## [Your task]
Count the lines below that contain the word "после" and give only that number.

## [Data records]
═══

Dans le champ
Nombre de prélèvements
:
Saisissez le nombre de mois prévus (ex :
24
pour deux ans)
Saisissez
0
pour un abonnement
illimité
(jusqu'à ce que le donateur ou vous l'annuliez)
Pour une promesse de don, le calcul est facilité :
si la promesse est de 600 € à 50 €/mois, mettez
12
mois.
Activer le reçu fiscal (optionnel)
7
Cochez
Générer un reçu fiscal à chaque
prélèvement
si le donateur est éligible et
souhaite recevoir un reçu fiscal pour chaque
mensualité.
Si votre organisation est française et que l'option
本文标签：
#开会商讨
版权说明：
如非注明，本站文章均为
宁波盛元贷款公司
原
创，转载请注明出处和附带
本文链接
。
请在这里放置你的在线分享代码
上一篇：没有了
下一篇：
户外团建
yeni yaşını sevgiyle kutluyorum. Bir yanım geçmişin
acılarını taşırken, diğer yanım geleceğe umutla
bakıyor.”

═══

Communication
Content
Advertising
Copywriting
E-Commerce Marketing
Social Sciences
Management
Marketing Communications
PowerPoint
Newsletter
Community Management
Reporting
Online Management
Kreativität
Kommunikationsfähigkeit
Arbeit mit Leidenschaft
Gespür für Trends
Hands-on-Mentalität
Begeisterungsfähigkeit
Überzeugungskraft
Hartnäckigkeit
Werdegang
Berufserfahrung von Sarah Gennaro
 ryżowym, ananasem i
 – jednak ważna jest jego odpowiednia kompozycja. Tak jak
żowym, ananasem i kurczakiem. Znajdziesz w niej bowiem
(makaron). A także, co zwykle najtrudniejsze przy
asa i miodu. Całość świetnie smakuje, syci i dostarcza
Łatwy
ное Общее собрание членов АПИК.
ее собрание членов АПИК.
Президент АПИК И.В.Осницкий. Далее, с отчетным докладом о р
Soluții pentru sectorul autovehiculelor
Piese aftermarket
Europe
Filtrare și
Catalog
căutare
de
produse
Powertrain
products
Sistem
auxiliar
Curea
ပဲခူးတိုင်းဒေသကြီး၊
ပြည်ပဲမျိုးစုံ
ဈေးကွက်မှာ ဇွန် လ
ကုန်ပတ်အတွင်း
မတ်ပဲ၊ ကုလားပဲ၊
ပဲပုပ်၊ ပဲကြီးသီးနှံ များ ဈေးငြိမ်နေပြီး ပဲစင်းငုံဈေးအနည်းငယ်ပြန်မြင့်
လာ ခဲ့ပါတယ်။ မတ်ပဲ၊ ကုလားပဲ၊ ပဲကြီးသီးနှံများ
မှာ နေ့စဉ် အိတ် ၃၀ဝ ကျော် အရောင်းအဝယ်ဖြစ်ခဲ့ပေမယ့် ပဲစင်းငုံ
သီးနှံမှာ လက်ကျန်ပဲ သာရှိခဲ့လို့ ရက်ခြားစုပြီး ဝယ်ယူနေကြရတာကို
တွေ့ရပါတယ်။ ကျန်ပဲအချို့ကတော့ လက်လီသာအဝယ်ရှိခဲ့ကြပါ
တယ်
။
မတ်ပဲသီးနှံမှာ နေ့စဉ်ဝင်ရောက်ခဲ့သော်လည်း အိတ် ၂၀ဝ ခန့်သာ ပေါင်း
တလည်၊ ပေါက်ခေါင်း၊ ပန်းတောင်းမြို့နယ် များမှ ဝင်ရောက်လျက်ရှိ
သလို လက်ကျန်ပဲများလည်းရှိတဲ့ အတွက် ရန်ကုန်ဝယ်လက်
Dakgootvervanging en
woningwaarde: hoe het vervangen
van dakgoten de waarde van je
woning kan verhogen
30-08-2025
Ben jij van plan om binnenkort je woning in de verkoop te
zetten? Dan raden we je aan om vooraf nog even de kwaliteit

═══

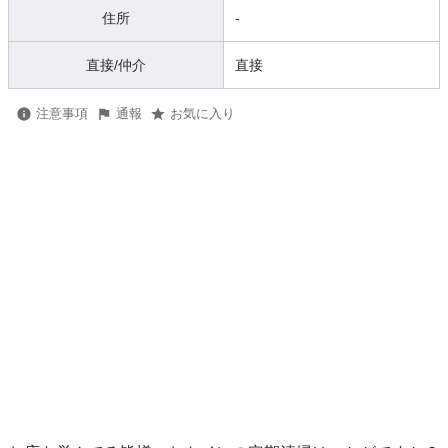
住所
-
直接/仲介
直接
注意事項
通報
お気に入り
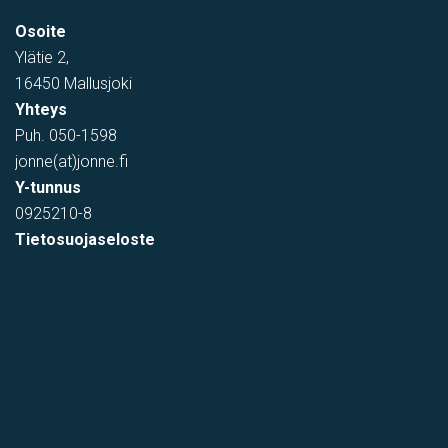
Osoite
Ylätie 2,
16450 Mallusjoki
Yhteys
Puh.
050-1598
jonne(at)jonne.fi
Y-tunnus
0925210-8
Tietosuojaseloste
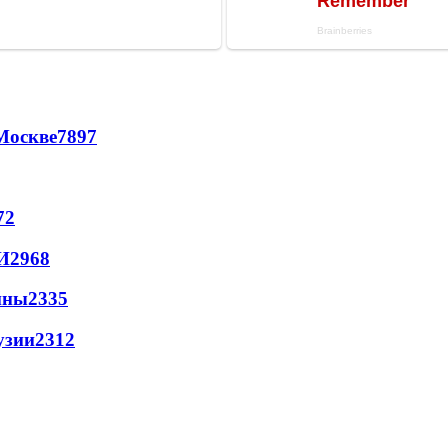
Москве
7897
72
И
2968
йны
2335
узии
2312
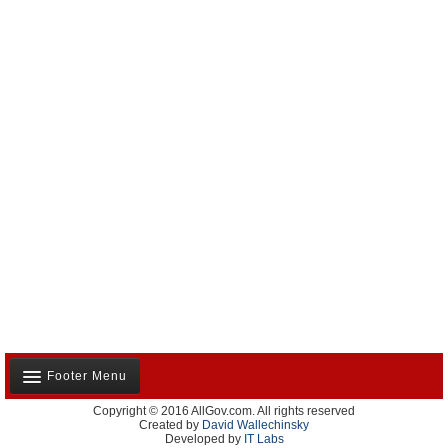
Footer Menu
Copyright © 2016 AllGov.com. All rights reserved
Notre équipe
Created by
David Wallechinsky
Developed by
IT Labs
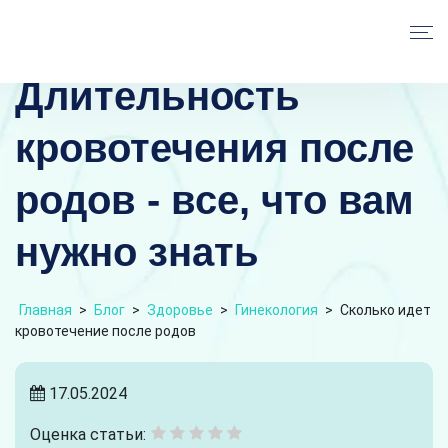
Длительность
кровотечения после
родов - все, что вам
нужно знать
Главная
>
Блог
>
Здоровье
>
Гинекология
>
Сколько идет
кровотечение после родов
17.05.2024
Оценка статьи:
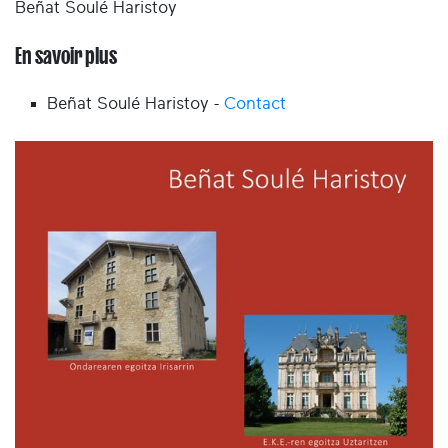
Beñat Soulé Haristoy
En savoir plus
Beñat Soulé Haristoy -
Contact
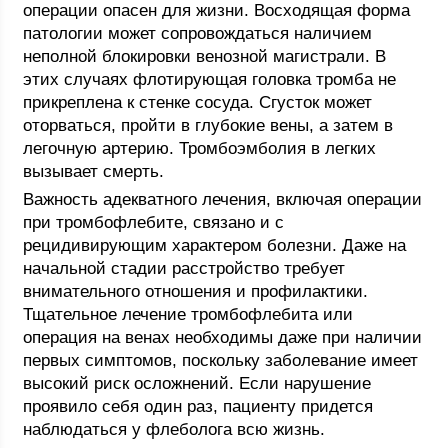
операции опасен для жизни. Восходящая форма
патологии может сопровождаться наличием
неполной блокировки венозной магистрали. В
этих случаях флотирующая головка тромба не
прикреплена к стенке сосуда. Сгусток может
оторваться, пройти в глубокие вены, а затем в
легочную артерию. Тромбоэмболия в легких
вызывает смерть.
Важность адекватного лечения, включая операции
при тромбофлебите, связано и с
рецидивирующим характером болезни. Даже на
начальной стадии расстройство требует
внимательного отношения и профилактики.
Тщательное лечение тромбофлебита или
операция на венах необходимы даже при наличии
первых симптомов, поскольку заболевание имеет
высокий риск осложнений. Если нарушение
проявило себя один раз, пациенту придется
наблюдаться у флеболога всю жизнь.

═══

## [Exercise output]
2